Fayda / utility / utilité / فائدة
By my on May 29, 2015 in Derin Lügat, Ekonomi, Liberalizm
İyilik değildir. Fayda alanı tatmin eder; iyilik ise vereni mutlu eder. Fayda kısa sürer. Mutluluk ise uzun. Fayda ölene kadardır. İyilik tasavvuru ise ölümden sonrasını da ihata eder. (Bkz. Mutluluk / Tatmin / Bonheur /Satisfaction / سعادة)
Nedir?
Mikro-ekonomide öğretilen kavramlar içinde en önemlilerinden biri “fayda” (ing. utility) . Bu fayda bireyin tüketeceği mal veya hizmetten elde edeceği memnuniyettir, tatmindir. Ama ekonomik fayda günlük hayattaki “faydalı” şeyler gibi değil her zaman. Meselâ bir paket sigara ekonomik olarak “faydalı”. Adam para verip satın alıyor ya; şeker hastası bile olsanız bir tepsi baklava size “faydalıdır”… Yersen!
Gayet normal. Ekonomik hesapla ağaç kesmek ve denizi kirletmek de “faydalıdır” yeter ki para getirsin. Ekonominin amacı insan sağlığını ya da çevreyi korumak değil ki! Özetle parası olan, satın alma niyetinde olan bir tüketici kendisi için piyasada ne satın alırsa o şey/hizmet o tüketici için faydalıdır. İntihar etmek isteyen için yağlı urgan “faydalıdır”. Kiralık katiller ve fahişeler de “faydalıdır”. Sefalet içindeki insanlar organ mafyasına böbreklerini satsalar böbrek fiatları düşer meselâ. Piyasa bu. Daima işler. Kalplere, doğum tarihlerine ve düşlere aldırmaz.

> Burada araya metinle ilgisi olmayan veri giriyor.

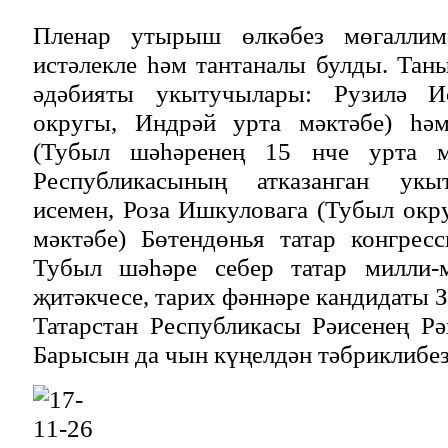
Пленар утырыш өлкәбез мөгаллим
истәлекле һәм тантаналы булды. Таны
әдәбияты укытучылары: Рузилә И
округы, Индрәй урта мәктәбе) һәм
(Тубыл шәһәренең 15 нче урта мә
Республикасының атказанган укы
исемен, Роза Ишкуловага (Тубыл окр
мәктәбе) Бөтендөнья татар конгрес
Тубыл шәһәре себер татар милли-м
җитәкчесе, тарих фәннәре кандидаты 
Татарстан Республикасы Рәисенең Р
Барысын да чын күңелдән тәбриклибез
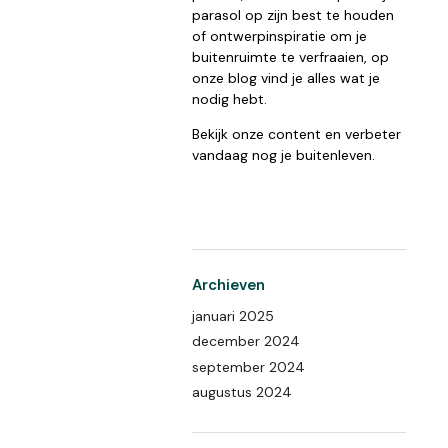
parasol op zijn best te houden
of ontwerpinspiratie om je
buitenruimte te verfraaien, op
onze blog vind je alles wat je
nodig hebt.
Bekijk onze content en verbeter
vandaag nog je buitenleven.
Archieven
januari 2025
december 2024
september 2024
augustus 2024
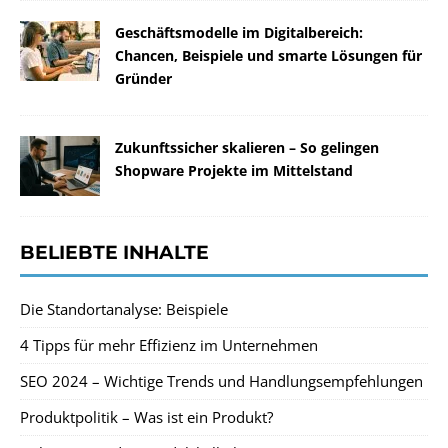
Geschäftsmodelle im Digitalbereich:
Chancen, Beispiele und smarte Lösungen für
Gründer
Zukunftssicher skalieren – So gelingen
Shopware Projekte im Mittelstand
BELIEBTE INHALTE
Die Standortanalyse: Beispiele
4 Tipps für mehr Effizienz im Unternehmen
SEO 2024 – Wichtige Trends und Handlungsempfehlungen
Produktpolitik – Was ist ein Produkt?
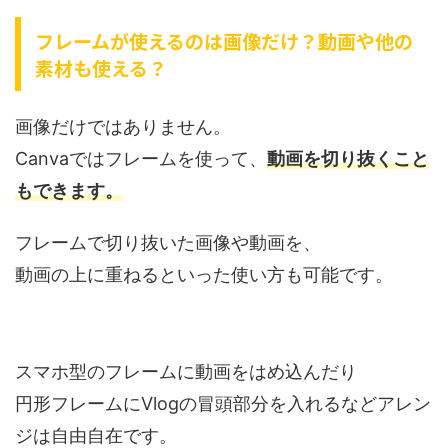
フレームが使えるのは画像だけ？動画や他の
素材も使える？
画像だけではありません。
Canvaではフレームを使って、
動画を切り抜くこと
もできます。
フレームで切り抜いた画像や動画を、
動画の上に重ねるといった使い方も可能です。
スマホ型のフレームに動画をはめ込んだり
円形フレームにVlogの冒頭部分を入れるなどアレン
ジは自由自在です。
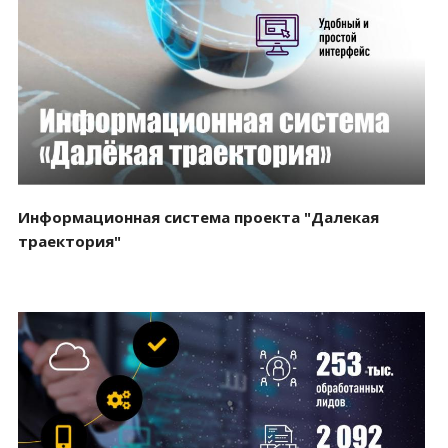
Смотреть проект
Информационная система проекта "Далекая
траектория"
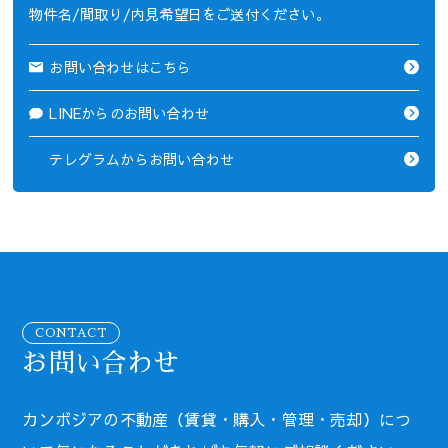
物件名/間取り/内見希望日をご送付ください。
お問い合わせはこちら
LINEからのお問い合わせ
テレグラムからお問い合わせ
CONTACT
お問い合わせ
カンボジアの不動産（賃貸・購入・管理・売却）につ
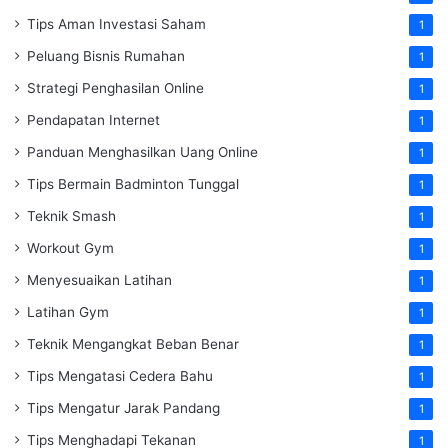
Tips Aman Investasi Saham
1
Peluang Bisnis Rumahan
1
Strategi Penghasilan Online
1
Pendapatan Internet
1
Panduan Menghasilkan Uang Online
1
Tips Bermain Badminton Tunggal
1
Teknik Smash
1
Workout Gym
1
Menyesuaikan Latihan
1
Latihan Gym
1
Teknik Mengangkat Beban Benar
1
Tips Mengatasi Cedera Bahu
1
Tips Mengatur Jarak Pandang
1
Tips Menghadapi Tekanan
1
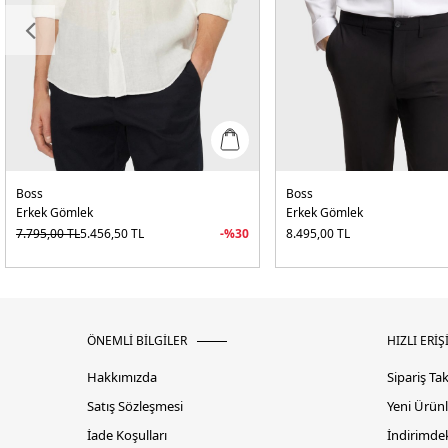
Boss
Boss
Erkek Gömlek
Erkek Gömlek
7.795,00
TL
5.456,50
TL
-%
30
8.495,00
TL
ÖNEMLİ BİLGİLER
HIZLI ERİŞ
Hakkımızda
Sipariş Ta
Satış Sözleşmesi
Yeni Ürünl
İade Koşulları
İndirimdek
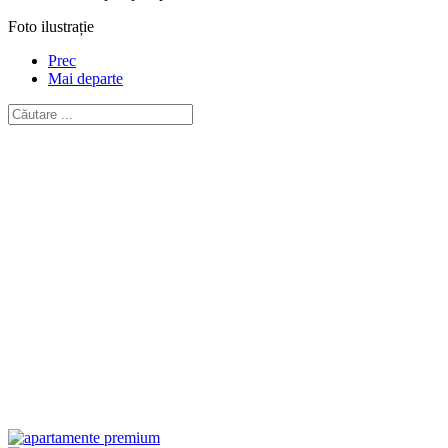
Foto ilustrație
Prec
Mai departe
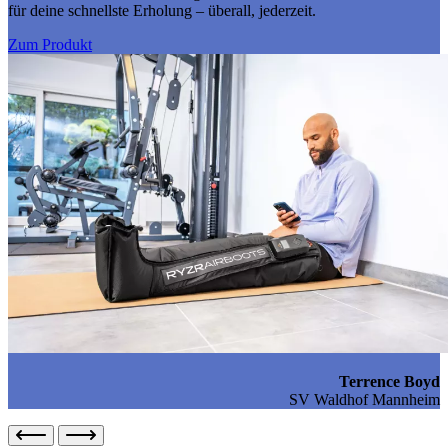
für deine schnellste Erholung – überall, jederzeit.
Zum Produkt
Terrence Boyd
SV
Waldhof Mannheim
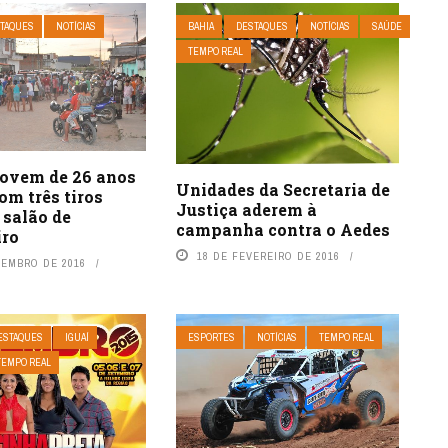
TAQUES
NOTÍCIAS
BAHIA
DESTAQUES
NOTÍCIAS
SAÚDE
TEMPO REAL
Jovem de 26 anos
Unidades da Secretaria de
om três tiros
Justiça aderem à
 salão de
campanha contra o Aedes
iro
18 DE FEVEREIRO DE 2016
ZEMBRO DE 2016
ESTAQUES
IGUAÍ
ESPORTES
NOTÍCIAS
TEMPO REAL
TEMPO REAL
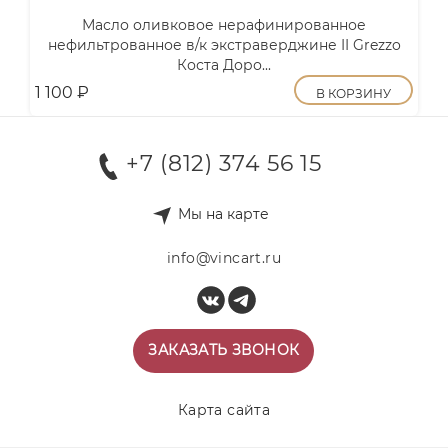
Масло оливковое нерафинированное
нефильтрованное в/к экстраверджине II Grezzo
Коста Доро...
1 100
₽
В КОРЗИНУ
+7 (812) 374 56 15
Мы на карте
info@vincart.ru
ЗАКАЗАТЬ ЗВОНОК
Карта сайта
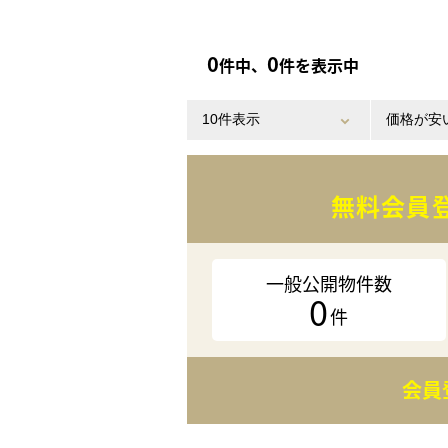
0
0
件中、
件を表示中
無料会員
一般公開物件数
0
件
会員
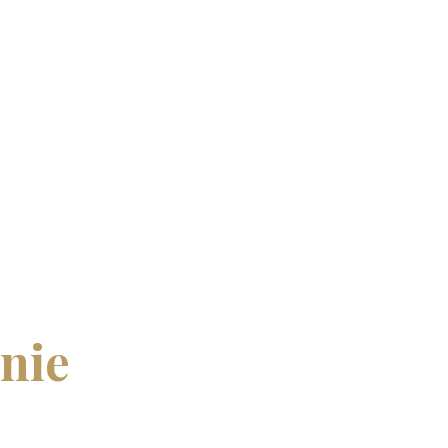
nie
: Un
t en ligne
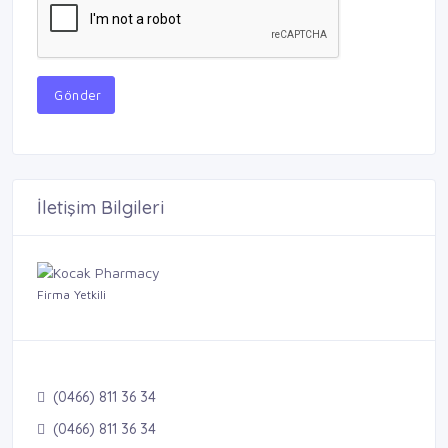
Gönder
İletişim Bilgileri
Firma Yetkili
(0466) 811 36 34
(0466) 811 36 34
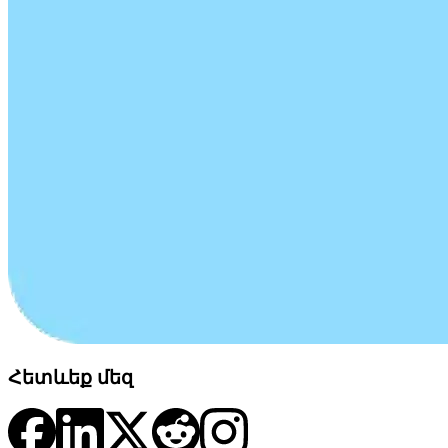
Հետևեք մեզ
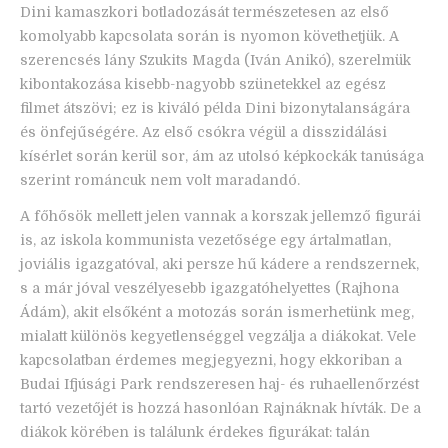
Dini kamaszkori botladozását természetesen az első
komolyabb kapcsolata során is nyomon követhetjük. A
szerencsés lány Szukits Magda (Iván Anikó), szerelmük
kibontakozása kisebb-nagyobb szünetekkel az egész
filmet átszövi; ez is kiváló példa Dini bizonytalanságára
és önfejűségére. Az első csókra végül a disszidálási
kísérlet során kerül sor, ám az utolsó képkockák tanúsága
szerint románcuk nem volt maradandó.
A főhősök mellett jelen vannak a korszak jellemző figurái
is, az iskola kommunista vezetősége egy ártalmatlan,
joviális igazgatóval, aki persze hű kádere a rendszernek,
s a már jóval veszélyesebb igazgatóhelyettes (Rajhona
Ádám), akit elsőként a motozás során ismerhetünk meg,
mialatt különös kegyetlenséggel vegzálja a diákokat. Vele
kapcsolatban érdemes megjegyezni, hogy ekkoriban a
Budai Ifjúsági Park rendszeresen haj- és ruhaellenőrzést
tartó vezetőjét is hozzá hasonlóan Rajnáknak hívták. De a
diákok körében is találunk érdekes figurákat: talán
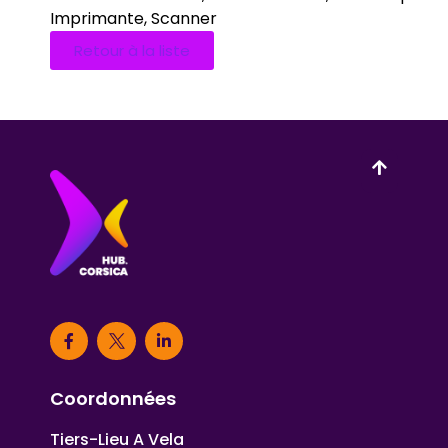
Imprimante, Scanner
Retour à la liste
Coordonnées
Tiers-Lieu A Vela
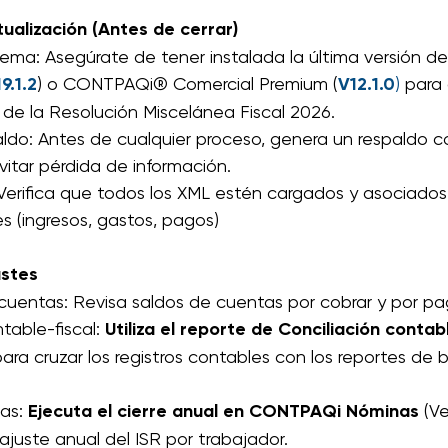
tualización (Antes de cerrar)
stema: Asegúrate de tener instalada la última versión
9.1.2
) o CONTPAQi® Comercial Premium (
V12.1.0
)
 para 
 de la Resolución Miscelánea Fiscal 2026.
aldo: Antes de cualquier proceso, genera un respaldo c
itar pérdida de información.
Verifica que todos los XML estén cargados y asociados a
s (ingresos, gastos, pagos)
ustes 
uentas: Revisa saldos de cuentas por cobrar y por pa
table-fiscal: 
Utiliza el reporte de Conciliación contab
a cruzar los registros contables con los reportes de b
as:
 Ejecuta el cierre anual en CONTPAQi Nóminas 
(Ve
 ajuste anual del ISR por trabajador.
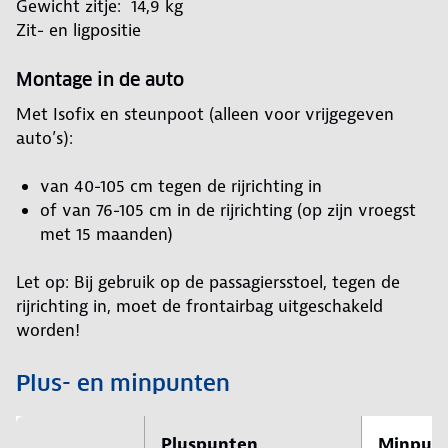
Gewicht zitje: 14,9 kg
Zit- en ligpositie
Montage in de auto
Met Isofix en steunpoot (alleen voor vrijgegeven
auto’s):
van 40-105 cm tegen de rijrichting in
of van 76-105 cm in de rijrichting (op zijn vroegst
met 15 maanden)
Let op: Bij gebruik op de passagiersstoel, tegen de
rijrichting in, moet de frontairbag uitgeschakeld
worden!
Plus- en minpunten
Pluspunten
Minpun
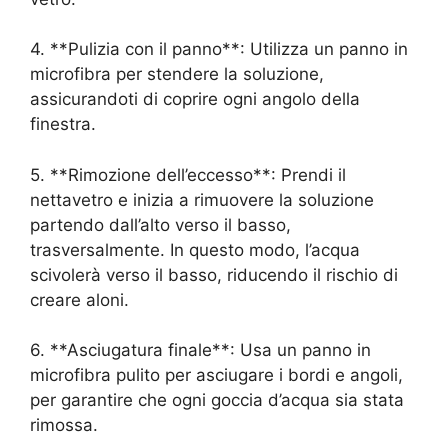
4. **Pulizia con il panno**: Utilizza un panno in
microfibra per stendere la soluzione,
assicurandoti di coprire ogni angolo della
finestra.
5. **Rimozione dell’eccesso**: Prendi il
nettavetro e inizia a rimuovere la soluzione
partendo dall’alto verso il basso,
trasversalmente. In questo modo, l’acqua
scivolerà verso il basso, riducendo il rischio di
creare aloni.
6. **Asciugatura finale**: Usa un panno in
microfibra pulito per asciugare i bordi e angoli,
per garantire che ogni goccia d’acqua sia stata
rimossa.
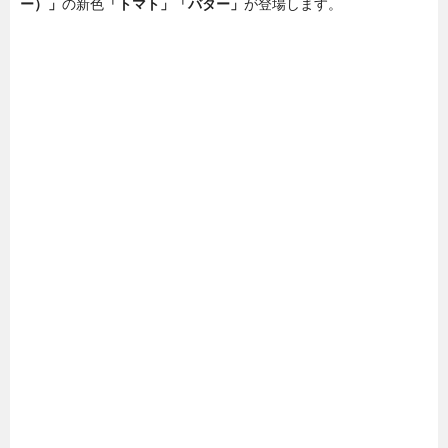
ー）」
の新色
「トマト」「バター」
が登場します。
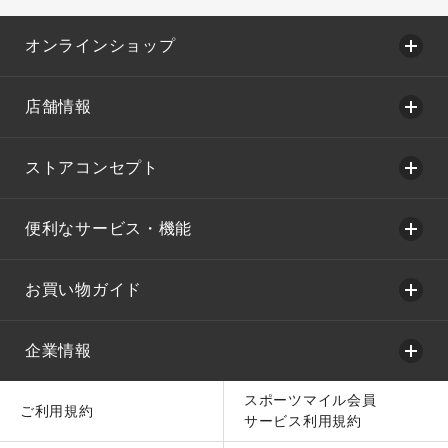
オンラインショップ
店舗情報
ストアコンセプト
便利なサービス・機能
お買い物ガイド
企業情報
スポーツマイル会員
ご利用規約
サービス利用規約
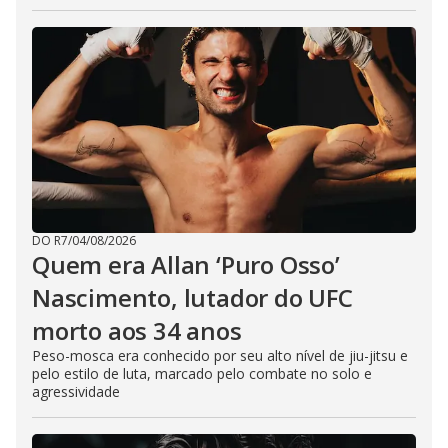
DO R7
/
04/08/2026
Quem era Allan ‘Puro Osso’
Nascimento, lutador do UFC
morto aos 34 anos
Peso-mosca era conhecido por seu alto nível de jiu-jitsu e
pelo estilo de luta, marcado pelo combate no solo e
agressividade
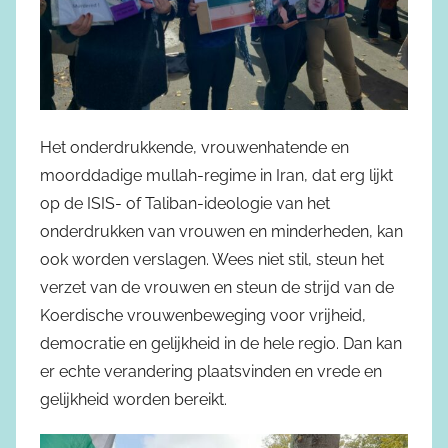
Het onderdrukkende, vrouwenhatende en
moorddadige mullah-regime in Iran, dat erg lijkt
op de ISIS- of Taliban-ideologie van het
onderdrukken van vrouwen en minderheden, kan
ook worden verslagen. Wees niet stil, steun het
verzet van de vrouwen en steun de strijd van de
Koerdische vrouwenbeweging voor vrijheid,
democratie en gelijkheid in de hele regio. Dan kan
er echte verandering plaatsvinden en vrede en
gelijkheid worden bereikt.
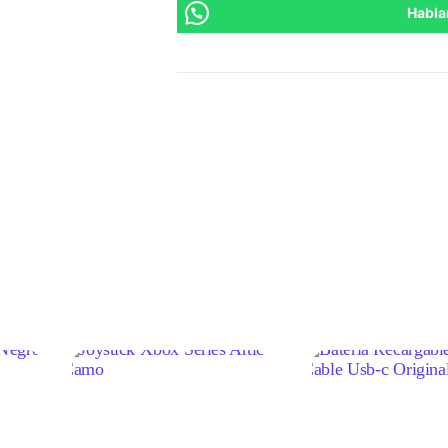
Habla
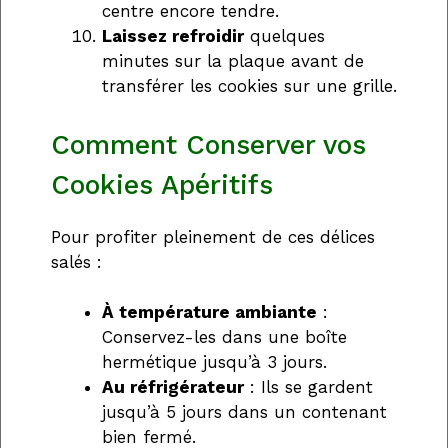
centre encore tendre.
Laissez refroidir
quelques
minutes sur la plaque avant de
transférer les cookies sur une grille.
Comment Conserver vos
Cookies Apéritifs
Pour profiter pleinement de ces délices
salés :
À température ambiante
:
Conservez-les dans une boîte
hermétique jusqu’à 3 jours.
Au réfrigérateur
: Ils se gardent
jusqu’à 5 jours dans un contenant
bien fermé.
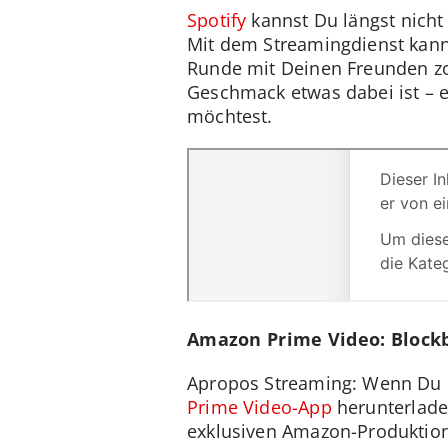
Spotify
kannst Du längst nich
Mit dem Streamingdienst kann
Runde mit Deinen Freunden zoc
Geschmack etwas dabei ist – e
möchtest.
Amazon Prime Video: Blockb
Apropos Streaming: Wenn Du 
Prime Video-App
herunterladen
exklusiven Amazon-Produktione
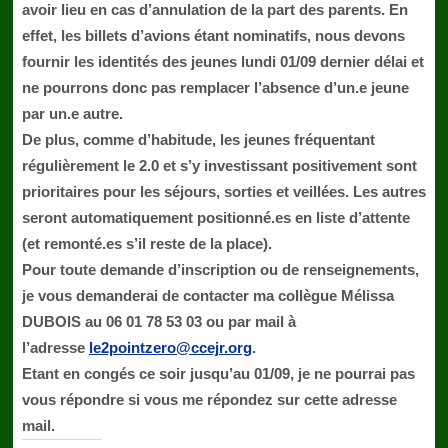
avoir lieu en cas d’annulation
de la part des parents. En
effet, les billets d’avions étant nominatifs, nous devons
fournir les identités des jeunes lundi 01/09 dernier délai et
ne pourrons donc pas remplacer l’absence d’un.e jeune
par un.e autre.
De plus, comme d’habitude, les jeunes fréquentant
régulièrement le 2.0 et s’y investissant positivement sont
prioritaires pour les séjours, sorties et veillées. Les autres
seront automatiquement positionné.es en liste d’attente
(et remonté.es s’il reste de la place).
Pour toute demande d’inscription ou de renseignements,
je vous demanderai de contacter ma collègue Mélissa
DUBOIS au
06 01 78 53 03
ou par mail à
l’adresse
le2pointzero@ccejr.org
.
Etant en congés ce soir jusqu’au 01/09, je ne pourrai pas
vous répondre si vous me répondez sur cette adresse
mail.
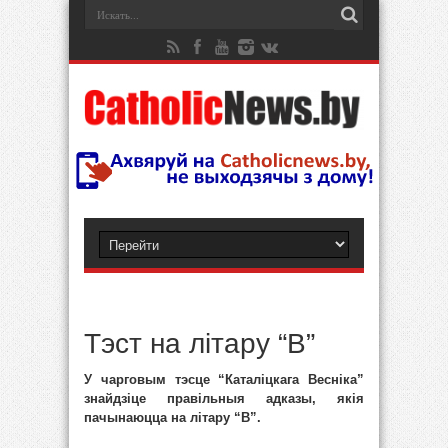
Тэст на літару “В”
У чарговым тэсце “Каталіцкага Весніка”
знайдзіце правільныя адказы, якія
пачынаюцца на літару “В”.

Piyasa bir makine. Renksiz, kokusuz, milletsiz, dinsiz, ilkesiz, yasaksız, mecburiyetsiz ve ahlâksız. Çünkü var olma sebebi ARZ ve TALEP‘i buluşturmaktan ibaret. Ekonomik anlamda “faydalı” olan her şey fiyatı ödendiğinde el değiştirebilir. Bunun için ne liberalleri ne de ekonomistleri suçlayamazsınız. Hani derler ya, “arz-talep meselesi”. Ama zannedilenin aksine ARZve TALEP birbirini dengelemez her zaman. Bu liberal bir dogma, liberalizme dair mitolojik bir inanç. Neden?
Yedikçe acıkıyorum!
Mikro ekonomi konularından biri olan “marjinal fayda” analizinden bahsedelim. Bu sonuncu (birimin) tüketimin toplam hazza etkisidir. Yani iki porsiyon yoğurtlu İskender yedikten sonra üçüncü bir tabak size bedava bile verilse yemekte zorlanırsınız değil mi? Zaten ikinci tabağın verdiği haz birinciden azdır. Böyle böyle hazzınız azalır ve tüketmeye mecbur edilirseniz son birimler negatif haz yani sıkıntı verir. Üst üste 10 tabak yoğurtlu İskender yediğinizi düşünün. 10cu İskender’in negatif faydası (ızdırabı) ne büyük olacaktır!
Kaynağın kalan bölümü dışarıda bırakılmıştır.